Neither selank nor semax is approved by the U.S. Food and Drug Administration. Both have regulatory histories in Russia but are not approved for any use in the United States. The research-grade versions sold by vendors are intended strictly for laboratory study and are not approved for human consumption or any clinical purpose.
How are these peptides stored for research?
Both selank and semax are typically supplied as lyophilized (freeze-dried) powders. Published handling protocols recommend storing the lyophilized powder refrigerated, with longer-term storage at -20°C. After reconstitution with bacteriostatic water, vials are generally stored refrigerated and used within typical research timelines for short peptides.

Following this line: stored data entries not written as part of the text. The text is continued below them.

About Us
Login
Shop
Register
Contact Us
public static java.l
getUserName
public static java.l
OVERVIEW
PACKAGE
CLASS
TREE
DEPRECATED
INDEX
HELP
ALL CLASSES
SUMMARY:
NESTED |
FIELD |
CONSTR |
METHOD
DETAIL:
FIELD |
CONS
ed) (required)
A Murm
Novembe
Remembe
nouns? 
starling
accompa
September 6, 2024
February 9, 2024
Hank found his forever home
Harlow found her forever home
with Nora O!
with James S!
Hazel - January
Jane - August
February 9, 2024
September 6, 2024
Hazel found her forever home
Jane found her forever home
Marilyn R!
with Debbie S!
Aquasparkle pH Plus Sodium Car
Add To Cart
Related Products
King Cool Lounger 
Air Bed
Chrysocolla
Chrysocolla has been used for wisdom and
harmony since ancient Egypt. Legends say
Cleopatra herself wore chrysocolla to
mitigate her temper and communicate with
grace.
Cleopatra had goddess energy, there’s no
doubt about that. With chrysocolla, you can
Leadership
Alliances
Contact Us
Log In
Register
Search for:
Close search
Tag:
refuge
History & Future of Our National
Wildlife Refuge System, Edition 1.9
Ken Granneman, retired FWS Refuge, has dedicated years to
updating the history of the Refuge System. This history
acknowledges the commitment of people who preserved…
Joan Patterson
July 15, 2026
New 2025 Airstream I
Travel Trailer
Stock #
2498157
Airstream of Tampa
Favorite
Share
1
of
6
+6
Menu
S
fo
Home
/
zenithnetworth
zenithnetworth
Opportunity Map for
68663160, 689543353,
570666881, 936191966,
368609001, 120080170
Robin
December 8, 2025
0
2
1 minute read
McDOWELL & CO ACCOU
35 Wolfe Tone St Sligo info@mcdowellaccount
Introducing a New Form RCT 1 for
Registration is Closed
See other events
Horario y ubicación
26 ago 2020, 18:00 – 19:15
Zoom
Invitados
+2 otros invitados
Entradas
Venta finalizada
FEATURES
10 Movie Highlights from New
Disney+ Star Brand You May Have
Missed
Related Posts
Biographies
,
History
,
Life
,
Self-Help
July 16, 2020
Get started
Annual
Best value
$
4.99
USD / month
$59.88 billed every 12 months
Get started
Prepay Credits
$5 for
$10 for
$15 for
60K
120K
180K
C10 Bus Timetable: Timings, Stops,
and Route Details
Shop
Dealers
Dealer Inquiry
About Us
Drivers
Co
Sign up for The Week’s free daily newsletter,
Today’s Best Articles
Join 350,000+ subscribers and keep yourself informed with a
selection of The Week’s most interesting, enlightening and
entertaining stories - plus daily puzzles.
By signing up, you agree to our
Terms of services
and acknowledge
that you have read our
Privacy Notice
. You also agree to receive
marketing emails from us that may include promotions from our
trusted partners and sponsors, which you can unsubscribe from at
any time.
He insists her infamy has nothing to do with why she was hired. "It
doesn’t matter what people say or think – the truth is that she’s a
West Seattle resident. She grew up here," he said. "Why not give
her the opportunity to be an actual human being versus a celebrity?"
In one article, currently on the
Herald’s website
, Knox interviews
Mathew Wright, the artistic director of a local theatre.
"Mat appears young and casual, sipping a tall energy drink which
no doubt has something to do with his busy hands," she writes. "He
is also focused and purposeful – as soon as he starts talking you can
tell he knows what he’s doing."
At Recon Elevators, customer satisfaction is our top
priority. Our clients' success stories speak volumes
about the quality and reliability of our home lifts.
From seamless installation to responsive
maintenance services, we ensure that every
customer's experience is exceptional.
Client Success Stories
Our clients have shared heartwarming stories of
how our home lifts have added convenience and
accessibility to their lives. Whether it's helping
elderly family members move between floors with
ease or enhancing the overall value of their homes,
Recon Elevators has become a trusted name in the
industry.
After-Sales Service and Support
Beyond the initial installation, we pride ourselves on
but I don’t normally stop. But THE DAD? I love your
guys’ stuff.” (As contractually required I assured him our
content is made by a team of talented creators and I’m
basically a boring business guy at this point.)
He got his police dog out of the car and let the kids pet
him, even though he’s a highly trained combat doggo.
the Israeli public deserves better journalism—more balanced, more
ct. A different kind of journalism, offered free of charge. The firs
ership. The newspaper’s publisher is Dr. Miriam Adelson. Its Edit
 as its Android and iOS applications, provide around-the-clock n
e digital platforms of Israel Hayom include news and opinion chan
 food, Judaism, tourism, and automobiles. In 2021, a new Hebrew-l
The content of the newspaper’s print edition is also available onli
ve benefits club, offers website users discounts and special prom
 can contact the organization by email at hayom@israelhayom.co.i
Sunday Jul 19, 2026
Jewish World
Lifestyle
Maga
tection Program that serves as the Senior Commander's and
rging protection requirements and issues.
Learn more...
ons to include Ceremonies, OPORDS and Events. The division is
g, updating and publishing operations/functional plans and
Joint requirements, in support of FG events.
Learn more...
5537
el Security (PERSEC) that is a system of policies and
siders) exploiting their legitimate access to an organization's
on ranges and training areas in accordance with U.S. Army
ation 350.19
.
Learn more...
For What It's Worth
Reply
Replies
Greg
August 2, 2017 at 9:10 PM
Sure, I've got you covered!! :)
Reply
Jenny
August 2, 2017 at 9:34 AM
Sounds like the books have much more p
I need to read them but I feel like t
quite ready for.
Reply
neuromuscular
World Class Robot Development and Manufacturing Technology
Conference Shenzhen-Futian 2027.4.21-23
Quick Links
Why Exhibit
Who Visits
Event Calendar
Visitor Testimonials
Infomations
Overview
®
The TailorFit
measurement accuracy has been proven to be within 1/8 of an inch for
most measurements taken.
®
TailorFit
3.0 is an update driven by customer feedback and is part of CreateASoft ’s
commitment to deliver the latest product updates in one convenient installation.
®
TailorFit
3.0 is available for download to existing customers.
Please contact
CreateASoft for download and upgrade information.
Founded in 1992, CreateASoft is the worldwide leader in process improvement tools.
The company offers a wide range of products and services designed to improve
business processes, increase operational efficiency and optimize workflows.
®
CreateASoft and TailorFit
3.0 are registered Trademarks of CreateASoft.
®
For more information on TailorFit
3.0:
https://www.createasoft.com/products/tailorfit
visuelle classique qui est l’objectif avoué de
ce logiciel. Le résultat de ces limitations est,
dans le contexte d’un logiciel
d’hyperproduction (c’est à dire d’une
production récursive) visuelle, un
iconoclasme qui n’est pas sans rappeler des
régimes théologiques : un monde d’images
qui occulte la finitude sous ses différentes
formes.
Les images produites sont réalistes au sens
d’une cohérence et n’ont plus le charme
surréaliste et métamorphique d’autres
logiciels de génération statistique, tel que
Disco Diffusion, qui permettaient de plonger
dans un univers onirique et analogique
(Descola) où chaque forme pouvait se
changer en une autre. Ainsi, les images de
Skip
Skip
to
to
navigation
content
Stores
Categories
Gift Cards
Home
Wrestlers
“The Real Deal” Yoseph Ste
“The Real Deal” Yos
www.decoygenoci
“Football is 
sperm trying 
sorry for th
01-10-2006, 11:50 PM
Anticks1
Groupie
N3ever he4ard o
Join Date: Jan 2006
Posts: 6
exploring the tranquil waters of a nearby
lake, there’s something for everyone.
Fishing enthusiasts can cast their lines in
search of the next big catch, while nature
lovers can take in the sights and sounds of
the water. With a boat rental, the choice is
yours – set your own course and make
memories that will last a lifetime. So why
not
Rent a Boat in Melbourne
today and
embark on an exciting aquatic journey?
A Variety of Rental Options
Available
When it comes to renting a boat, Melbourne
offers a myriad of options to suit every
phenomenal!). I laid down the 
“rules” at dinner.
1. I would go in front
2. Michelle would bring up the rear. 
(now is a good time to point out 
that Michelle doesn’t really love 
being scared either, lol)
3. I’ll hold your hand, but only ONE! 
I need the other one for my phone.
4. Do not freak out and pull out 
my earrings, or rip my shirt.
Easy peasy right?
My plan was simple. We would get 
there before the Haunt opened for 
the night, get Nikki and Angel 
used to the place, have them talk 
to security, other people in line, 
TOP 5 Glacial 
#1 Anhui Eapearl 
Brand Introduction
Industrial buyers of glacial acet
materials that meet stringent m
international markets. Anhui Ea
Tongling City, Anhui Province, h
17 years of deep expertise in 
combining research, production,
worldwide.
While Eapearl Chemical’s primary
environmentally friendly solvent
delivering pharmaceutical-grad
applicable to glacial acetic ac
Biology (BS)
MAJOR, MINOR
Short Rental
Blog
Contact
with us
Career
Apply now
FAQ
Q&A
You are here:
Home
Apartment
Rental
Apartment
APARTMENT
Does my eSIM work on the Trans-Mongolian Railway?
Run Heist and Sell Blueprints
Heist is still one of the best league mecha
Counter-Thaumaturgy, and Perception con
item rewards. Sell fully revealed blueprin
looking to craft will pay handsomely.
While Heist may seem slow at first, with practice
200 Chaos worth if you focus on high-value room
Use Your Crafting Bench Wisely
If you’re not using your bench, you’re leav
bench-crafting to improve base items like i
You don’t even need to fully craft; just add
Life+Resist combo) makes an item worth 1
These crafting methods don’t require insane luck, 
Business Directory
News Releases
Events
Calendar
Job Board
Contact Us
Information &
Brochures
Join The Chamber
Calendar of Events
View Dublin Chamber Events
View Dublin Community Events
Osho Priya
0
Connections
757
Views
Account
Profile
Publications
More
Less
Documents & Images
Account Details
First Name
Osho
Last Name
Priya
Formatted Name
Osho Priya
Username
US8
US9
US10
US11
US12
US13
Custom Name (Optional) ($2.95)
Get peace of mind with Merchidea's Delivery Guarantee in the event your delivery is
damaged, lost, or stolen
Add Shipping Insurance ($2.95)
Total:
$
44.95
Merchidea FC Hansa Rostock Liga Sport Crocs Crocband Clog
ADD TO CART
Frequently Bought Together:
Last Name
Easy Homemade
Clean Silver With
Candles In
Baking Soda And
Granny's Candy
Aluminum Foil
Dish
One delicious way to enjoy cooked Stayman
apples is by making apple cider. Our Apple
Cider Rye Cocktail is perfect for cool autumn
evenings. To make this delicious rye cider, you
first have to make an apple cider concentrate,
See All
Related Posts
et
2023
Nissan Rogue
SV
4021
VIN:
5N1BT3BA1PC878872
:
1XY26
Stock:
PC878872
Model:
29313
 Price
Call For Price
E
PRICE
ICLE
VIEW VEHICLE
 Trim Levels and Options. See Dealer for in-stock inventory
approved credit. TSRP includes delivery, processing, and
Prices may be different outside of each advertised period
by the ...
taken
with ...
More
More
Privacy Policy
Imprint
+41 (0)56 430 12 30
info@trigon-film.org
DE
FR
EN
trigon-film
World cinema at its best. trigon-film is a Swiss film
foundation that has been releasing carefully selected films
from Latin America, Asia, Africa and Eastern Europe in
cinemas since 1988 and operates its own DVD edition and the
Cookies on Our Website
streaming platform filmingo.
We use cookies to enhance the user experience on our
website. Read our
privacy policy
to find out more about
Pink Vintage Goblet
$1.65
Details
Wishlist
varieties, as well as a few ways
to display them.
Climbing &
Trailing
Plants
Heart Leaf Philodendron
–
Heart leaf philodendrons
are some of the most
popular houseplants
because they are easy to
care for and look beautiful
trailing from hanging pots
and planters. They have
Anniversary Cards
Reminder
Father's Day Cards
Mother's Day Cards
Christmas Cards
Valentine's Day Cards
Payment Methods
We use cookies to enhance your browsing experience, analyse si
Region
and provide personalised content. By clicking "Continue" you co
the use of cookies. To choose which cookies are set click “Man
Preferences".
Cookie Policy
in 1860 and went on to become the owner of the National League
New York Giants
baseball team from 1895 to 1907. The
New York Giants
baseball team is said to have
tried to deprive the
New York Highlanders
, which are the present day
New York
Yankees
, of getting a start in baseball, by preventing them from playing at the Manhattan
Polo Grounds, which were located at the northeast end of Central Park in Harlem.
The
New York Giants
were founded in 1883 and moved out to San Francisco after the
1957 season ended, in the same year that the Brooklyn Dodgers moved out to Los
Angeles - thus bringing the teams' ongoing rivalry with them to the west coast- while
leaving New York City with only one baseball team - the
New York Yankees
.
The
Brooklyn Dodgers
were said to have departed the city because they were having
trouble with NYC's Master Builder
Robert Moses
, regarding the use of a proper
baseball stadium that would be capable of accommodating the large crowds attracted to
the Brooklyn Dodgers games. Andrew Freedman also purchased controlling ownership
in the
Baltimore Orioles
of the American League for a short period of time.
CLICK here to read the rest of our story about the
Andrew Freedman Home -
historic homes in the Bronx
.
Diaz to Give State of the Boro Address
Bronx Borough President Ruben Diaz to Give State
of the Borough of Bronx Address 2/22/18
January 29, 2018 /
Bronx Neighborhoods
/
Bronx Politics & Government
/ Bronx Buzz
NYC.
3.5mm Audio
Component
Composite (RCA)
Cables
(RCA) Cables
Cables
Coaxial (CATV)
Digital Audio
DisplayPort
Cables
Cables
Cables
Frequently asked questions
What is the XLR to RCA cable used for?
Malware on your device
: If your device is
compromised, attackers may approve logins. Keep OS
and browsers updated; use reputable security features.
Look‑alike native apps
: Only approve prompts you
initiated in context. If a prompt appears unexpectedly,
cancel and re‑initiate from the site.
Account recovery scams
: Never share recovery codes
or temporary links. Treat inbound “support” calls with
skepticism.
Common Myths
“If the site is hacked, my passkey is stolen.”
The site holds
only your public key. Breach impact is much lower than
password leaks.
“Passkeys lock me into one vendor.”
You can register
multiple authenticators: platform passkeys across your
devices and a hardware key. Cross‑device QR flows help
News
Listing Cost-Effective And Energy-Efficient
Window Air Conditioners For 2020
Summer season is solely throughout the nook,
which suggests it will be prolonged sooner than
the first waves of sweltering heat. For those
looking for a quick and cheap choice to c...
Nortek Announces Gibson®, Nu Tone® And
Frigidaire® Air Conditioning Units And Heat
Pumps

What is the published half-life of each?
Published pharmacokinetic studies report a half-life of approximately 10 minutes for selank and 20-30 minutes for semax following intranasal administration in research subjects. These figures are from published animal and small human research studies — they do not constitute dosing guidance.
Why are both peptides 7 amino acids long?
This is coincidental rather than designed. Both compounds were created by Russian research programs that used a similar approach: take a naturally occurring active peptide fragment and add a stabilizing C-terminal extension (Pro-Gly-Pro) to slow enzymatic degradation. The parent peptides happened to be similar in length, resulting in two final compounds that are both heptapeptides despite being structurally and functionally unrelated.
Can these be used for the same research applications?
Generally no. Despite being grouped as "Russian nootropic peptides" in popular literature, the published research describes them targeting different molecular systems. Choosing the appropriate compound depends on the specific pathway or receptor system being studied. Some comparative studies have included both compounds as part of broader investigations into Russian-developed peptides.